Task directions: After locating the line with "November 11, 2022", retype it and every later line exactly, stopping at the end of the records.

── Data listing ──

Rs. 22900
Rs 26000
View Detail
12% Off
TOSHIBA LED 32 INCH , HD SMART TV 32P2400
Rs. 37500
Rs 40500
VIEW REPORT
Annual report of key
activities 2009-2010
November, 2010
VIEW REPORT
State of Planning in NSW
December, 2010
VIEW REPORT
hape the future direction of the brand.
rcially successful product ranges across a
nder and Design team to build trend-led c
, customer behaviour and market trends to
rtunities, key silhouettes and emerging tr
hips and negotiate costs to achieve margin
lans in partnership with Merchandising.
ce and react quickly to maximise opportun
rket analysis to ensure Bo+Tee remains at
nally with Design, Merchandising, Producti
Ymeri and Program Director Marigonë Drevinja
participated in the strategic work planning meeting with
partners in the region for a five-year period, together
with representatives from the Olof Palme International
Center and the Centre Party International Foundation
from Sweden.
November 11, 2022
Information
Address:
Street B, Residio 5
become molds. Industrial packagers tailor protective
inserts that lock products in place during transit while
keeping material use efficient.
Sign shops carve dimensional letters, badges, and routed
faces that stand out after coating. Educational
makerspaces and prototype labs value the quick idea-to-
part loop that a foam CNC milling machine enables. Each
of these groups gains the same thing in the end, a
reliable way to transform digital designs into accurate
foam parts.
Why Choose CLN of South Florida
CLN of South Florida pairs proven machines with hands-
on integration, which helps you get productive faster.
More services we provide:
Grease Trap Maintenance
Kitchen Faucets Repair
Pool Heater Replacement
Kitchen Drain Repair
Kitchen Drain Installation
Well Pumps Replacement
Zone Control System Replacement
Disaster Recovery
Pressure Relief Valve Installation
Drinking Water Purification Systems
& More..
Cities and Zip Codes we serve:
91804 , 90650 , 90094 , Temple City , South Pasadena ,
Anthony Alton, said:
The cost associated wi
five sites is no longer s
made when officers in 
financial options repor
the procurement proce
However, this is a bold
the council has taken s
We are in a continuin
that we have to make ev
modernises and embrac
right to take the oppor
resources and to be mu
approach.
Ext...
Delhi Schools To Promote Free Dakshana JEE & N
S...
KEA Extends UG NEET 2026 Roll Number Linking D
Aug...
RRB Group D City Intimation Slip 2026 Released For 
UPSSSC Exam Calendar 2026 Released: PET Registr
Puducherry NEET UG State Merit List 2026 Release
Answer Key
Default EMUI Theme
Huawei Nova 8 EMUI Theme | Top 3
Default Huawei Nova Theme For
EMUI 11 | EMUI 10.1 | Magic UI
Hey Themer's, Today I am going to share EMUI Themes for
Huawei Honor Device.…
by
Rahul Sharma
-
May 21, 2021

───

Result below:
November 11, 2022
Information
Address:
Street B, Residio 5
become molds. Industrial packagers tailor protective
inserts that lock products in place during transit while
keeping material use efficient.
Sign shops carve dimensional letters, badges, and routed
faces that stand out after coating. Educational
makerspaces and prototype labs value the quick idea-to-
part loop that a foam CNC milling machine enables. Each
of these groups gains the same thing in the end, a
reliable way to transform digital designs into accurate
foam parts.
Why Choose CLN of South Florida
CLN of South Florida pairs proven machines with hands-
on integration, which helps you get productive faster.
More services we provide:
Grease Trap Maintenance
Kitchen Faucets Repair
Pool Heater Replacement
Kitchen Drain Repair
Kitchen Drain Installation
Well Pumps Replacement
Zone Control System Replacement
Disaster Recovery
Pressure Relief Valve Installation
Drinking Water Purification Systems
& More..
Cities and Zip Codes we serve:
91804 , 90650 , 90094 , Temple City , South Pasadena ,
Anthony Alton, said:
The cost associated wi
five sites is no longer s
made when officers in 
financial options repor
the procurement proce
However, this is a bold
the council has taken s
We are in a continuin
that we have to make ev
modernises and embrac
right to take the oppor
resources and to be mu
approach.
Ext...
Delhi Schools To Promote Free Dakshana JEE & N
S...
KEA Extends UG NEET 2026 Roll Number Linking D
Aug...
RRB Group D City Intimation Slip 2026 Released For 
UPSSSC Exam Calendar 2026 Released: PET Registr
Puducherry NEET UG State Merit List 2026 Release
Answer Key
Default EMUI Theme
Huawei Nova 8 EMUI Theme | Top 3
Default Huawei Nova Theme For
EMUI 11 | EMUI 10.1 | Magic UI
Hey Themer's, Today I am going to share EMUI Themes for
Huawei Honor Device.…
by
Rahul Sharma
-
May 21, 2021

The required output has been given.